An increase in power density may come from higher power dissipation and/or from a reduction of the chip footprint. It means either more power needs to be removed from the same package or that the same power dissipation has to go through a reduced chip footprint. While chip footprint reduction is one of the advantages of 3D integration, it usually leads to higher temperatures for the same amount of energy dissipation when compared to single-die implementations.

Leti shows that inserting TSVs as thermal vias is of limited value.
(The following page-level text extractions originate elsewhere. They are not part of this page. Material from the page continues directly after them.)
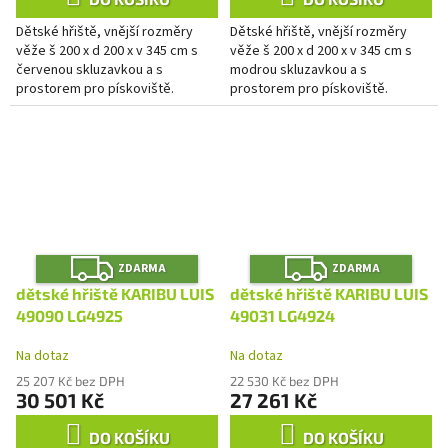
Dětské hřiště, vnější rozměry
Dětské hřiště, vnější rozměry
věže š 200 x d 200 x v 345 cm s
věže š 200 x d 200 x v 345 cm s
červenou skluzavkou a s
modrou skluzavkou a s
prostorem pro pískoviště.
prostorem pro pískoviště.
Z
Z
ZDARMA
ZDARMA
D
D
A
A
dětské hřiště KARIBU LUIS
dětské hřiště KARIBU LUIS
R
R
M
M
49090 LG4925
49031 LG4924
A
A
Na dotaz
Na dotaz
25 207 Kč bez DPH
22 530 Kč bez DPH
30 501 Kč
27 261 Kč
DO KOŠÍKU
DO KOŠÍKU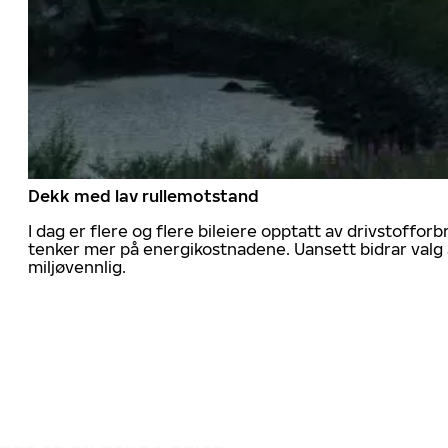
Dekk med lav rullemotstand
I dag er flere og flere bileiere opptatt av drivstoff
tenker mer på energikostnadene. Uansett bidrar valg 
miljøvennlig.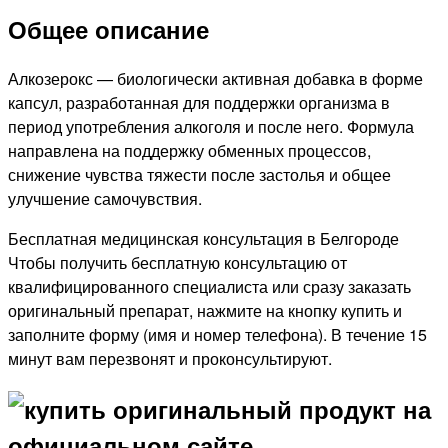
Общее описание
Алкозерокс — биологически активная добавка в форме
капсул, разработанная для поддержки организма в
период употребления алкоголя и после него. Формула
направлена на поддержку обменных процессов,
снижение чувства тяжести после застолья и общее
улучшение самочувствия.
Бесплатная медицинская консультация в Белгороде
Чтобы получить бесплатную консультацию от
квалифицированного специалиста или сразу заказать
оригинальный препарат, нажмите на кнопку купить и
заполните форму (имя и номер телефона). В течение 15
минут вам перезвонят и проконсультируют.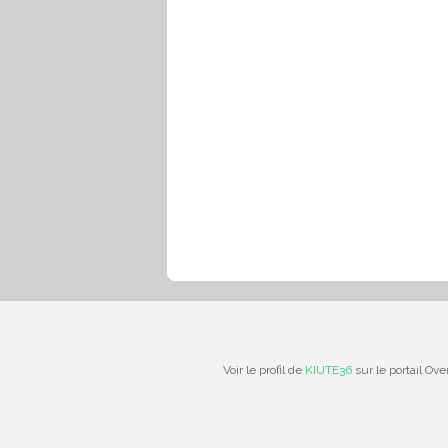
Voir le profil de
KIUTE36
sur le portail Ove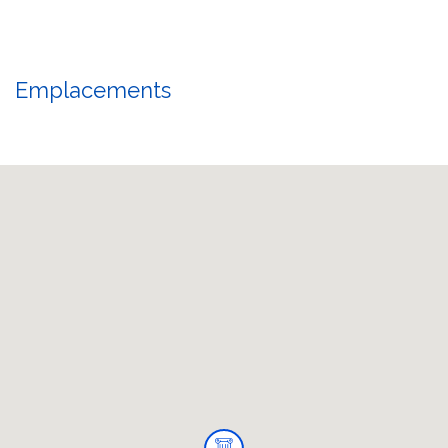
Emplacements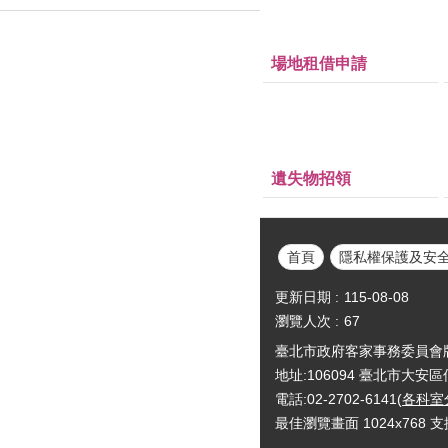
場地租借申請
遺失物招領
首頁
隱私權保護及安
更新日期
115-08-08
瀏覽人次
67
臺北市政府客家事務委員會版權所有Cop
地址:106094 臺北市大安
電話:02-2702-6141(
各科室
最佳瀏覽畫面 1024x768 支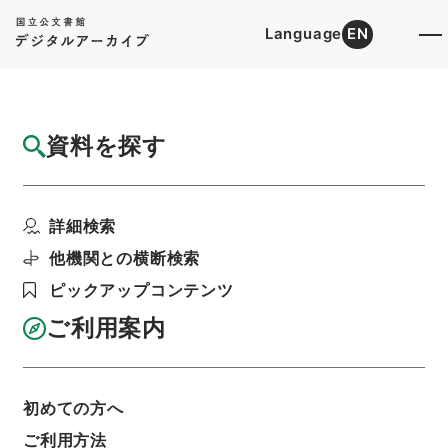
Language
EN
トップ
詳細検索[所蔵資料検索]
目録詳細
資料を探す
件名
平成１０年度「『危険物等取扱責任者の更新
詳細検索
講習』の実施に関する...
階層
行政文書
国土交通省
海事局関係
他機関との横断検索
船員災害防止協会関係・平成１０年度
ピックアップコンテンツ
利用請求書印刷
ご利用案内
基本情報
全ての情報
初めての方へ
ご利用方法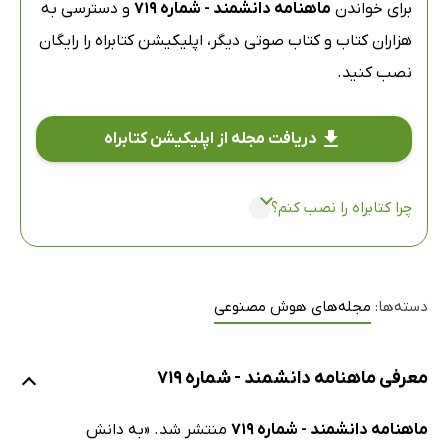
برای خواندن
ماهنامه دانشمند - شماره 719
و دسترسی به
هزاران کتاب و کتاب صوتی دیگر،
اپلیکیشن کتابراه
را رایگان
نصب کنید.
دریافت مجله از اپلیکیشن کتابراه
چرا کتابراه را نصب کنم؟
دسته‌ها:
مجله‌های هوش مصنوعی
معرفی ماهنامه دانشمند - شماره 719
ماهنامه دانشمند - شماره 719
منتشر شد. «به دانش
They contend that it is more important to reduce the thermal resistance between the stacked silicon dies which is due to  poor thermally conductive layers such as  BEOL metallization and underfill.
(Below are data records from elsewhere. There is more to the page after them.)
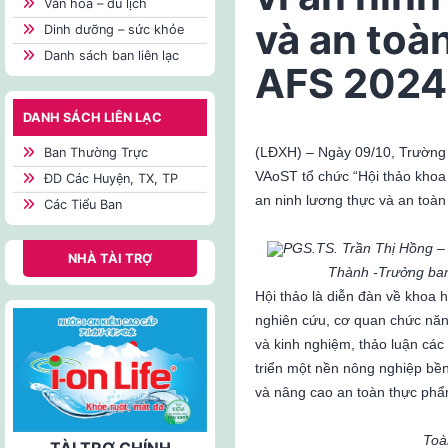
Văn hóa – du lịch
và an toà
Dinh dưỡng – sức khỏe
Danh sách ban liên lạc
AFS 2024
DANH SÁCH LIÊN LẠC
(LĐXH) – Ngày 09/10, Trường
Ban Thường Trực
VAoST tổ chức “Hội thảo khoa
ĐD Các Huyện, TX, TP
an ninh lương thực và an toà
Các Tiểu Ban
PGS.TS. Trần Thị Hồng –
NHÀ TÀI TRỢ
Thành -Trưởng ban 
Hội thảo là diễn đàn về khoa 
nghiên cứu, cơ quan chức năn
và kinh nghiệm, thảo luận các 
triển một nền nông nghiệp b
và nâng cao an toàn thực phẩ
Toà
TÀI TRỢ CHÍNH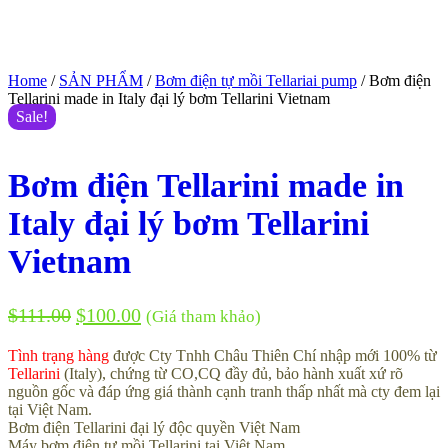
Home
/
SẢN PHẨM
/
Bơm điện tự mồi Tellariai pump
/ Bơm điện
Tellarini made in Italy đại lý bơm Tellarini Vietnam
Sale!
Bơm điện Tellarini made in
Italy đại lý bơm Tellarini
Vietnam
$
111.00
$
100.00
(Giá tham khảo)
Tình trạng hàng
được Cty Tnhh Châu Thiên Chí nhập mới 100% từ
Tellarini
(Italy), chứng từ CO,CQ đầy đủ, bảo hành xuất xứ rõ
nguồn gốc và đáp ứng giá thành cạnh tranh thấp nhất mà cty đem lại
tại Việt Nam.
Bơm điện Tellarini đại lý độc quyền Việt Nam
Máy bơm điện tự mồi Tellarini tại Việt Nam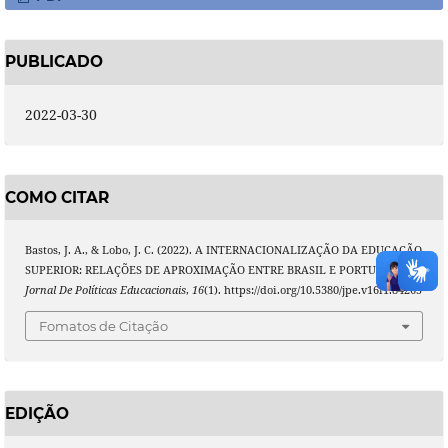
PUBLICADO
2022-03-30
COMO CITAR
Bastos, J. A., & Lobo, J. C. (2022). A INTERNACIONALIZAÇÃO DA EDUCAÇÃO
SUPERIOR: RELAÇÕES DE APROXIMAÇÃO ENTRE BRASIL E PORTUGAL.
Jornal De Políticas Educacionais
,
16
(1). https://doi.org/10.5380/jpe.v16i1.84265
Fomatos de Citação
EDIÇÃO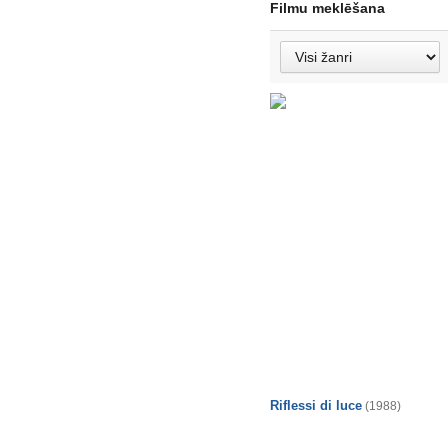
Filmu meklēšana
Riflessi di luce
(1988)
Thinned dies can present a severe thermal impediment especially to chips with hot spots. Thinned dies present high lateral thermal resistances thus forcing the heat to go through the underfill layer to the next die, which acts as a heat spreader reducing the hotspot temperature. Consequently, the thinner the die the more important is the thermal coupling between dies in case of hotspot heat dissipation.

The use of “thermal TSVs” for thermal mitigation has been routinely reported in the literature. Several thermal-aware physical optimization techniques can be found in the literature which rely on simplistic thermal models where the TSV is treated as a vertical lumped thermal resistor with thermal conductivity calculated according to its diameter and length. Such thermal models ignore the lateral heat transfer and the impact of the thin Si02 layer, which surrounds each TSV and thermally isolates TSVs from silicon substrate. The poor thermal conductivity properties of the SiO2, dominate the thermal impact of the TSVs in case of hotspot dissipation. Thus while having TSVs in the silicon substrate increases the equivalent vertical thermal conductivity at the same time it causes a lateral thermal blockage effect, especially for fine TSV pitches.
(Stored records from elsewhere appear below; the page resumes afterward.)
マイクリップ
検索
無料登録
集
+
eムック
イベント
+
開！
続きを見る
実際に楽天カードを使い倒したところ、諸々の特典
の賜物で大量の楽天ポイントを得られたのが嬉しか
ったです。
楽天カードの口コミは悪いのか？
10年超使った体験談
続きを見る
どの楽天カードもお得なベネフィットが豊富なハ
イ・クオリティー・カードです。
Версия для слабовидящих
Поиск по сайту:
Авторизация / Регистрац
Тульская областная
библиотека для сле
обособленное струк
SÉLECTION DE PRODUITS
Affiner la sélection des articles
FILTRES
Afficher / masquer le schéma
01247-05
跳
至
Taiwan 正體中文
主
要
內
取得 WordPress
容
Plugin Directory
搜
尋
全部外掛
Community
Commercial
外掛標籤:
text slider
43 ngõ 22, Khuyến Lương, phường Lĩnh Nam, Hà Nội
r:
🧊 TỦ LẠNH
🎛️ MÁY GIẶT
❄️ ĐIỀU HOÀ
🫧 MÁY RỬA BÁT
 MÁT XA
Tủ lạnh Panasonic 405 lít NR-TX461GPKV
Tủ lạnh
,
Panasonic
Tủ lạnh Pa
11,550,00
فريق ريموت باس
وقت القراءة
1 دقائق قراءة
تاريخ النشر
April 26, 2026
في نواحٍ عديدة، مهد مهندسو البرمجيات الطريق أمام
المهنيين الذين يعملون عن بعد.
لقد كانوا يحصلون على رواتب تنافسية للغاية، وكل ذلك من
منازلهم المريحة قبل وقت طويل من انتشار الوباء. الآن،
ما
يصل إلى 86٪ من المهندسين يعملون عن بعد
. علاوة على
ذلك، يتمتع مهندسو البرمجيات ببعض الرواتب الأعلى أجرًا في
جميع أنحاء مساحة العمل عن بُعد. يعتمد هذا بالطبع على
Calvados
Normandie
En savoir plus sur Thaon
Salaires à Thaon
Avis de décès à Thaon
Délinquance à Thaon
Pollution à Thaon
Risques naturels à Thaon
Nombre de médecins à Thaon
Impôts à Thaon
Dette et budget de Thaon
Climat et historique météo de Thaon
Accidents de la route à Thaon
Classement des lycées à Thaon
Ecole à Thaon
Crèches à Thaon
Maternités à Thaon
The thermal test chip is composed of two stacked dies connected through TSVs in the bottom die and μ-pillars (μ- bumps) in a face-to-back stacking configuration. Large FC Cu-pillars (bumps) are used to connect the bottom die to a BGA substrate. Gaps between layers are filled with underfill material for mechanical strength purposes.

leti 1


The SiO2 layer around each TSV leads to an increase of the hotspot temperature compared to the case without TSVs (+1.9 °C). Contrary to the common expectations, TSVs have a negative thermal impact on the hotspot temperature.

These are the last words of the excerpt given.